A browser extension is a program you install that can read every page you visit, read every token your browser holds, and do things in your name. The Chrome Web Store promises to vet those programs. In April 2026, one operator published 108 of them, harvested roughly 20,000 installs, and routed all of it through a single server. The store did not notice.

On April 14, the application-security firm Socket disclosed a coordinated malicious-extension campaign in the Chrome Web Store. Researcher Kush Pandya found 108 extensions published under five fake publisher identities — Yana Project, GameGen, SideGames, Rodeo Games, and InterAlt — all pointing at one shared command-and-control (C2) server at 144.126.135[.]238. Between them, the extensions had been installed roughly 20,000 times. The Hacker News corroborated the numbers the same day.

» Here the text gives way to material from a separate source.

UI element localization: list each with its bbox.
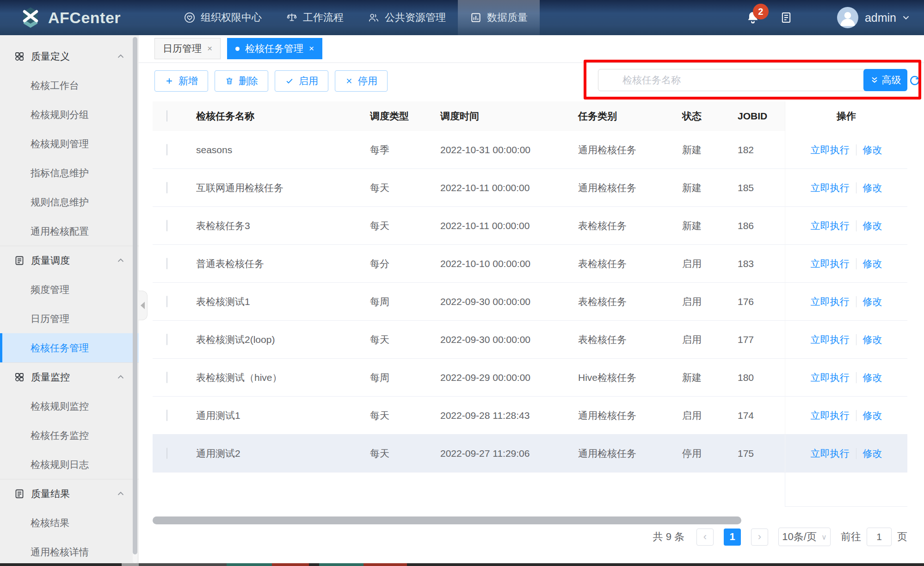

The extensions were not a broken-URL nuisance or a bit of ad fraud tacked onto real software. They were a toolkit:

54 extensions stole the signed-in user's Google identity by scraping the OAuth2 Bearer token — the short-lived string Chrome sends to identify you to Google services — the moment the tab loaded.
45 extensions carried what Socket describes as a universal backdoor: they opened arbitrary URLs on browser startup, based on commands fetched from the C2. That is a primitive for click fraud, drive-by downloads, or quiet navigation to an exploit page.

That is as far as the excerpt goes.